# EXERCISE GOAL:
Whichever lines of the entries hold the word "ticker" should be identified and copied.

# EXERCISE INPUTS:
....

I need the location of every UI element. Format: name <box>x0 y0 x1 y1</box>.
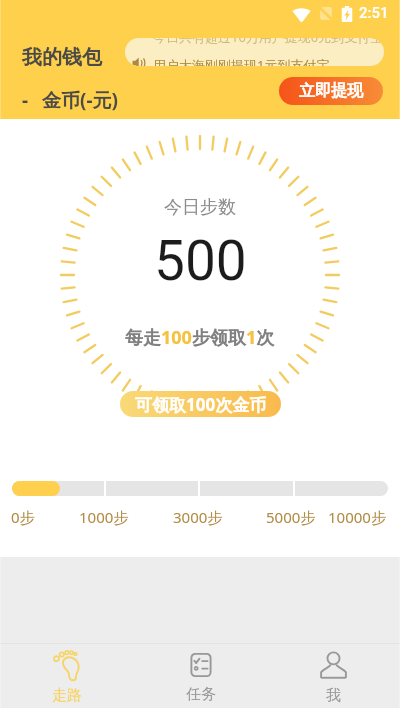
staticText: 3000步 <box>173 507 223 527</box>
staticText: 1000步 <box>79 507 129 527</box>
staticText: 用户大海刚刚提现1元到支付宝 <box>153 56 330 66</box>
staticText: 可领取100次金币 <box>135 393 267 416</box>
staticText: 今日共有超过10万用户提现0元到支付宝 <box>153 38 384 46</box>
staticText: 500 <box>154 229 247 293</box>
staticText: 立即提现 <box>299 81 363 101</box>
staticText: 今日步数 <box>164 196 236 219</box>
staticText: 每走100步领取1次 <box>125 325 275 350</box>
button[interactable]: 我 <box>267 644 400 710</box>
staticText: 0步 <box>11 507 35 527</box>
button[interactable]: 立即提现 <box>279 77 383 105</box>
staticText: 任务 <box>186 685 216 704</box>
staticText: 2:51 <box>359 4 389 22</box>
staticText: - <box>22 87 29 113</box>
staticText: 我的钱包 <box>22 45 102 70</box>
button[interactable]: 走路 <box>0 644 134 710</box>
button[interactable]: 可领取100次金币 <box>120 391 281 417</box>
button[interactable]: 任务 <box>134 644 267 710</box>
staticText: 金币(-元) <box>42 87 118 113</box>
staticText: 我 <box>326 686 341 705</box>
staticText: 5000步 <box>266 507 316 527</box>
staticText: 10000步 <box>328 507 386 527</box>
staticText: 走路 <box>52 686 82 705</box>
button[interactable]: 今日共有超过10万用户提现0元到支付宝 <box>125 38 384 66</box>
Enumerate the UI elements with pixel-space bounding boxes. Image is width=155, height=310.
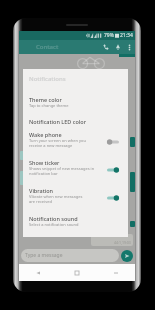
staticText: Contact <box>36 43 59 51</box>
staticText: Theme color <box>29 96 62 103</box>
staticText: Type a message <box>25 252 63 259</box>
staticText: 21:34 <box>120 32 133 39</box>
staticText: Shows snippet of new messages in notific… <box>29 166 95 176</box>
button[interactable]: Send <box>121 250 133 262</box>
staticText: Show ticker <box>29 159 60 166</box>
staticText: Turn your screen on when you receive a n… <box>29 138 86 148</box>
button[interactable]: Call <box>100 41 112 53</box>
staticText: Vibration <box>29 187 54 194</box>
staticText: Vibrate when new messages are received <box>29 194 83 204</box>
staticText: Wake phone <box>29 131 62 138</box>
button[interactable]: Type a message <box>21 249 119 262</box>
staticText: Notification sound <box>29 215 78 222</box>
staticText: 79% <box>104 32 114 39</box>
staticText: Notification LED color <box>29 118 87 125</box>
button[interactable]: Notification sound <box>23 215 128 237</box>
staticText: Tap to change theme <box>29 103 69 108</box>
button[interactable]: Recents <box>110 267 122 279</box>
button[interactable]: Notification LED color <box>23 118 128 131</box>
staticText: Notifications <box>29 75 66 83</box>
button[interactable]: Show ticker <box>23 159 128 181</box>
staticText: Select a notification sound <box>29 222 79 227</box>
button[interactable]: Wake phone <box>23 131 128 153</box>
staticText: 44:1,19:03 <box>114 240 131 245</box>
button[interactable]: Home <box>71 267 83 279</box>
button[interactable]: Back <box>32 267 44 279</box>
button[interactable]: Mute notifications <box>112 41 124 53</box>
button[interactable]: Vibration <box>23 187 128 209</box>
button[interactable]: More options <box>124 42 134 52</box>
button[interactable]: Theme color <box>23 96 128 118</box>
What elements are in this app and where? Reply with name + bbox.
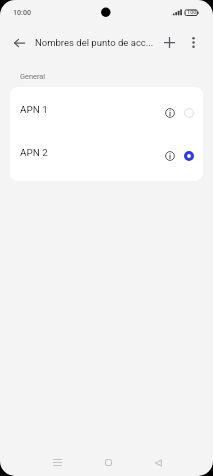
staticText: 10:00 xyxy=(13,8,31,16)
button[interactable]: More options xyxy=(179,28,208,57)
staticText: 100 xyxy=(187,9,197,16)
button[interactable]: Select APN 2 xyxy=(179,146,199,166)
staticText: Nombres del punto de acc... xyxy=(35,37,160,48)
staticText: General xyxy=(20,72,46,81)
button[interactable]: APN 1 xyxy=(10,91,203,134)
button[interactable]: Info about APN 1 xyxy=(161,104,179,122)
button[interactable]: Recent apps xyxy=(44,449,71,476)
staticText: APN 1 xyxy=(20,104,48,116)
button[interactable]: Home xyxy=(95,449,122,476)
button[interactable]: Select APN 1 xyxy=(179,103,199,123)
button[interactable]: Add xyxy=(155,28,184,57)
button[interactable]: APN 2 xyxy=(10,134,203,177)
button[interactable]: Info about APN 2 xyxy=(161,147,179,165)
button[interactable]: Back xyxy=(145,449,172,476)
staticText: APN 2 xyxy=(20,147,48,159)
button[interactable]: Back xyxy=(5,28,34,57)
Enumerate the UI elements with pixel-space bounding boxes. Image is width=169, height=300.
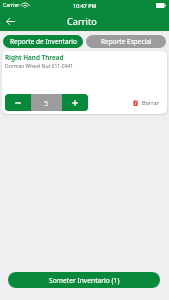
button[interactable]: Back: [4, 15, 16, 27]
button[interactable]: Someter Inventario (1): [8, 272, 160, 288]
staticText: Dorman Wheel Nut 611-0941: [5, 63, 74, 70]
button[interactable]: Decrease: [5, 94, 31, 111]
staticText: Carrito: [67, 15, 97, 28]
staticText: Reporte Especial: [101, 37, 152, 46]
button[interactable]: Reporte de Inventario: [3, 35, 83, 48]
button[interactable]: Reporte Especial: [86, 35, 166, 48]
staticText: 5: [44, 98, 49, 108]
button[interactable]: Increase: [62, 94, 88, 111]
staticText: Right Hand Thread: [5, 53, 64, 62]
staticText: Borrar: [142, 99, 159, 107]
button[interactable]: Borrar: [130, 96, 162, 110]
staticText: 10:47 PM: [73, 2, 97, 9]
staticText: Carrier: [3, 2, 20, 9]
staticText: Reporte de Inventario: [10, 37, 77, 46]
staticText: Someter Inventario (1): [49, 276, 120, 285]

....

# EXPECTED ANSWER:
staticText: Show ticker <box>29 159 60 166</box>
button[interactable]: Show ticker <box>23 159 128 181</box>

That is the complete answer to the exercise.